→ **What the exercise asks**
Copy out each line in the listing below where the word "from" appears.

- - -

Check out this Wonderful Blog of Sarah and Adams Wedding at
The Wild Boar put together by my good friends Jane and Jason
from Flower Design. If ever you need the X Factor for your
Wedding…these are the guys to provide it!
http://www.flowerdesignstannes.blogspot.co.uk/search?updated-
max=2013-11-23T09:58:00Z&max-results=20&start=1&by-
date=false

- - -

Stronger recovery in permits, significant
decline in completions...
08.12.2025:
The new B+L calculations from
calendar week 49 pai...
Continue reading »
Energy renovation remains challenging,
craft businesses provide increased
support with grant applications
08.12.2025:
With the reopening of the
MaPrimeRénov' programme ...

- - -

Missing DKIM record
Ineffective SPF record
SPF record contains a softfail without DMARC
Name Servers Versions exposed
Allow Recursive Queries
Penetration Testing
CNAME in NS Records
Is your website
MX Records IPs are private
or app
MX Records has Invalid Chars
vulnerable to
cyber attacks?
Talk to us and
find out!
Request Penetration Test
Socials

- - -

→ **Result**
from Flower Design. If ever you need the X Factor for your
The new B+L calculations from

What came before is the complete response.